Isla and the Happily Ever Afterby Stephanie Perkins. Dutton Books for Young Readers. 2014. Library copy.

Isla and the Happily Ever AfterThe Plot: Isla is starting her senior year at her boarding school in France. She's had a crush on Josh for ages and ages, but he didn't even seem to know she was alive. (Considering how small her school is, that seems impossible.... and yet.)

But this year... this year may be different. Isla may be getting her happily ever after.

The Good: ajdlkjas;djs;ldjf;sd

That's not a type.

Yes, this came out last year, but I was saving it. Saving it for when I needed it.

And oh, I'm so glad I did. This is a companion to Anna and the French Kiss and Lola and the Boy Next Door; it's a true stand alone. I confess, I remembered Josh from Anna; but I didn't remember Isla at all. I need to reread....

I also need to go to Paris, right away. Like, yesterday. So any advice on super cheap airfare, and super cheap yet still nice places to stay?

Oh, right, topic. So Isla. Isla is a middle daughter, a good girl, a top student. She has one best friend. And she's been in love with Josh for ages. Even though he's a slacker, and doesn't seem to care about the rules, and had a really, really serious girlfriend the previous year.

And what is beautiful and wonderful about Isla and the Happily Ever After is that it's about Josh and Isla seeing each other and falling in love.... In Paris. I'm so jealous I could spit.

He's a bit of the bad boy to her good girl, or at least that's how some see them. But really, he's the boy who isn't sure he even wants to be there, and she's the girl who does as expected. So he gets detentions and she gets As. And the main tension I felt, as this sweet, wonderful, love story unfolded is the fear of just what Perkins was going to do, what was going to be the problem that stopped Isla from getting her "happily ever after."
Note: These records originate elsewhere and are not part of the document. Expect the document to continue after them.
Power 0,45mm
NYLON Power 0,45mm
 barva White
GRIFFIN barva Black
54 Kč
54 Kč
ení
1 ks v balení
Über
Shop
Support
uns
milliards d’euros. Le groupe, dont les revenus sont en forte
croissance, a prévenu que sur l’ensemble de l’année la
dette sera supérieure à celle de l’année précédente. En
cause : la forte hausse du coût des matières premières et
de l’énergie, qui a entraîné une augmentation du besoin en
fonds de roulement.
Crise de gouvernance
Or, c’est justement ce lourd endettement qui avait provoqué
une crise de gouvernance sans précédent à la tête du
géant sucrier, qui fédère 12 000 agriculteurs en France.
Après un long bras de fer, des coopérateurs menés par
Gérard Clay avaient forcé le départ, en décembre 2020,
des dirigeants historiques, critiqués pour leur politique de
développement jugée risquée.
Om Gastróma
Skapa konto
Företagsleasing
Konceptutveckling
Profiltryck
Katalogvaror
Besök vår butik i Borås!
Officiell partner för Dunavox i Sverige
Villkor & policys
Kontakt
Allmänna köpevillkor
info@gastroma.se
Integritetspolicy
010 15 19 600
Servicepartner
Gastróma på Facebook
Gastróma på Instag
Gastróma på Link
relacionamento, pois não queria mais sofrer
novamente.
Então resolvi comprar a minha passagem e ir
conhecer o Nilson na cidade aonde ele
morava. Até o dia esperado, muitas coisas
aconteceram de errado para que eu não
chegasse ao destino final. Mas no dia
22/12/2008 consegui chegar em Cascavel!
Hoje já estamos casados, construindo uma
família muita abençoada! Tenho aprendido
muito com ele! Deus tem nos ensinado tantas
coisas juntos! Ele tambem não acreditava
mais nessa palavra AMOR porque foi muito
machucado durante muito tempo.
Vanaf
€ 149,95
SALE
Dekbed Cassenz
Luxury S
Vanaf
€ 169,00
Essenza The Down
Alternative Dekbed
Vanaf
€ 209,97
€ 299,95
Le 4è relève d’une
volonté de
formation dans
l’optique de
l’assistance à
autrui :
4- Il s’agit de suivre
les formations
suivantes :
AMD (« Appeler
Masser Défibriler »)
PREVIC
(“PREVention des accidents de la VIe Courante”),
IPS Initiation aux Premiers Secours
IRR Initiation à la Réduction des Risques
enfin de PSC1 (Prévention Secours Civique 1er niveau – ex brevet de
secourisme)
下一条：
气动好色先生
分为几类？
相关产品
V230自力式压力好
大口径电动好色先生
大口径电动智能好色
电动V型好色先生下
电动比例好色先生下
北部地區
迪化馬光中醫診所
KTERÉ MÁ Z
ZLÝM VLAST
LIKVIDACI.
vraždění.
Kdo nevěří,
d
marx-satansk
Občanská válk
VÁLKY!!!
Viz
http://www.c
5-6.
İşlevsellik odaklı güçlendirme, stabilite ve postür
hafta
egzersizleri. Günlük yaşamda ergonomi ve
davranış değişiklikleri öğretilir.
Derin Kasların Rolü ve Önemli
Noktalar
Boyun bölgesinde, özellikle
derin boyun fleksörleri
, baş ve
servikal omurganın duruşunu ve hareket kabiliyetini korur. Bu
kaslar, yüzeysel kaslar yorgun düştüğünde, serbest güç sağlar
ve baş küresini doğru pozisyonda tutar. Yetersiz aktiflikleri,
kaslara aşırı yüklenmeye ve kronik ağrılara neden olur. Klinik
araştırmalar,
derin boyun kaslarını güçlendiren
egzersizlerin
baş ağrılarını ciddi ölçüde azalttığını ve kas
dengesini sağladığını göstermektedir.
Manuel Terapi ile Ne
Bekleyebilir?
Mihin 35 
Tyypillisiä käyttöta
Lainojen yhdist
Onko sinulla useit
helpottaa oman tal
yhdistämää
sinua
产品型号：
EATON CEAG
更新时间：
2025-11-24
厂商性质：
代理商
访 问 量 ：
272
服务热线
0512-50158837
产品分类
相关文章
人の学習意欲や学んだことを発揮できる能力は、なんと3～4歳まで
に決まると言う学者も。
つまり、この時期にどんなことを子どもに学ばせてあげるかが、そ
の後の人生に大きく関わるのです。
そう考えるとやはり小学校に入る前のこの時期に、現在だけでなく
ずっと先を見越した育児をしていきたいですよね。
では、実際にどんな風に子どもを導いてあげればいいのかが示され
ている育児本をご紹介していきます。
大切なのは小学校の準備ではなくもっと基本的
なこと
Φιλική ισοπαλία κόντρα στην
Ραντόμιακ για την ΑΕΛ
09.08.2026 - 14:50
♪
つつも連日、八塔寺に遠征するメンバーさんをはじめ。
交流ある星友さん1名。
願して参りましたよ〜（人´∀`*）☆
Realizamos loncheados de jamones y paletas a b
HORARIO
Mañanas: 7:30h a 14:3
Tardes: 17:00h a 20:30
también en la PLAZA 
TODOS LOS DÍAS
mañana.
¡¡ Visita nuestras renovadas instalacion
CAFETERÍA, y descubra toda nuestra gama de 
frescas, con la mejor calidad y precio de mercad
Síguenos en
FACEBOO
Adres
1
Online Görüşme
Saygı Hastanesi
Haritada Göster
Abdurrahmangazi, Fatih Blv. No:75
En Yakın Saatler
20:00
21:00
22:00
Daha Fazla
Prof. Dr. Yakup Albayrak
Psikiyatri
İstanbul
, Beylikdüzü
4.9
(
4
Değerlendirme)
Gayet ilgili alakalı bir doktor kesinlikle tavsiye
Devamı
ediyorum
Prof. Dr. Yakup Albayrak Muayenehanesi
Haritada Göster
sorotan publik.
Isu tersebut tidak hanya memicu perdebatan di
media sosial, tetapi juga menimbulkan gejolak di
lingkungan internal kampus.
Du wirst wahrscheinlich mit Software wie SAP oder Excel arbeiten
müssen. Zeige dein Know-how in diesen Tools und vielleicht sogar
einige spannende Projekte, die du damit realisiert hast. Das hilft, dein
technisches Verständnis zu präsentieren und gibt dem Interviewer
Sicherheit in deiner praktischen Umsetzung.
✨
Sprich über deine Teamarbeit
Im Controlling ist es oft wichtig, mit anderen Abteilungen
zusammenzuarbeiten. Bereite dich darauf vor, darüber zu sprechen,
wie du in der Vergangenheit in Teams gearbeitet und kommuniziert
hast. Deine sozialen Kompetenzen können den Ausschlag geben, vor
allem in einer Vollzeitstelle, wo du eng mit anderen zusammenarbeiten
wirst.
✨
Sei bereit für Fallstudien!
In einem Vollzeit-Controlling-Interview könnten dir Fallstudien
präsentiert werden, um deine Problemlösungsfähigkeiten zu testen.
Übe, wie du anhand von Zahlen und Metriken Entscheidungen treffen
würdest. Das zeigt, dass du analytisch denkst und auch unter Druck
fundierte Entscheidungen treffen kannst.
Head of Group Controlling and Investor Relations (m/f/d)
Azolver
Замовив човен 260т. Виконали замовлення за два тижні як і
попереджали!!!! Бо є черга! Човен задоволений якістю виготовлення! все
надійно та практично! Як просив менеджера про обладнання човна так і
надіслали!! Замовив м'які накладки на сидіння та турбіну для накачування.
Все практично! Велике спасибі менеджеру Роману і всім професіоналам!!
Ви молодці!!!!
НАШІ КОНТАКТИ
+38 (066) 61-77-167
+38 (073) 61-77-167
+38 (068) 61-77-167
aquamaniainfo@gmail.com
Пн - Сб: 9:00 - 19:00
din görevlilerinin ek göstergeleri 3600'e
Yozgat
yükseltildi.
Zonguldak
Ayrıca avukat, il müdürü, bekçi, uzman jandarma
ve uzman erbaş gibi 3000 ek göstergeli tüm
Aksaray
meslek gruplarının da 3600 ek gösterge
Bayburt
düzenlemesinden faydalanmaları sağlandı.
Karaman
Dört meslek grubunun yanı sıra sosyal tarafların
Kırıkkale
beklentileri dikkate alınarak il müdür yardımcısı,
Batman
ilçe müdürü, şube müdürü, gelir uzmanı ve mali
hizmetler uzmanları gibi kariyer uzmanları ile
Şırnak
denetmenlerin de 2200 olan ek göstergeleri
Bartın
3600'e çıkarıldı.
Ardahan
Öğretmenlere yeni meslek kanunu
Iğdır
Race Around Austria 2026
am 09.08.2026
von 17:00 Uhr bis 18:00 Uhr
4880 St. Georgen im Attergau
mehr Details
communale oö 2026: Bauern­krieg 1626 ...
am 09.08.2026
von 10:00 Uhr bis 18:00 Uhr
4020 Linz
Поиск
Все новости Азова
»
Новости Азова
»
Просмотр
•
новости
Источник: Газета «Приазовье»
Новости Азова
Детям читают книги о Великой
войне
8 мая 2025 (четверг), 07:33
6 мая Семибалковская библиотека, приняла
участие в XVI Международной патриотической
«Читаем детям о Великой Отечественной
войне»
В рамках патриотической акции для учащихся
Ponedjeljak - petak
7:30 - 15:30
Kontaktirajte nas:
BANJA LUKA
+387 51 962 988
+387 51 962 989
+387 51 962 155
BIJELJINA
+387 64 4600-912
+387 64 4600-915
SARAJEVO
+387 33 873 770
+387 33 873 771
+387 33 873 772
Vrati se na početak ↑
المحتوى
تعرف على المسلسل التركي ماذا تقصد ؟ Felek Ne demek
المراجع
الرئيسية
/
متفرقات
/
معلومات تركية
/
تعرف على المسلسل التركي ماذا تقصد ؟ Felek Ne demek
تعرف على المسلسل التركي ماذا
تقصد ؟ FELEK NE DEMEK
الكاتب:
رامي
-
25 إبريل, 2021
I feel compelled to say the next thing because it was a fear I had (and I'd avoided spoilers so...): NO ONE DIES. And there is something which separates these two, something out of their control. And what does one do, when there is a barrier to one's happily ever after? Do you go over, under, around...or do you quit?

Bonus: because this is at the same school as Anna, and Josh was friends with Anna and Etienne, there are a ton of references to them. And a couple, also, to Lola. And when Anne and Etienne do show up, just, sigh. Lovely. A wonderful end to the book and to the series.

Also? I really liked Isla's approach to sex, a mix of common sense and love.






Amazon Affiliate. If you click from here to Amazon and buy something, I receive a percentage of the purchase price.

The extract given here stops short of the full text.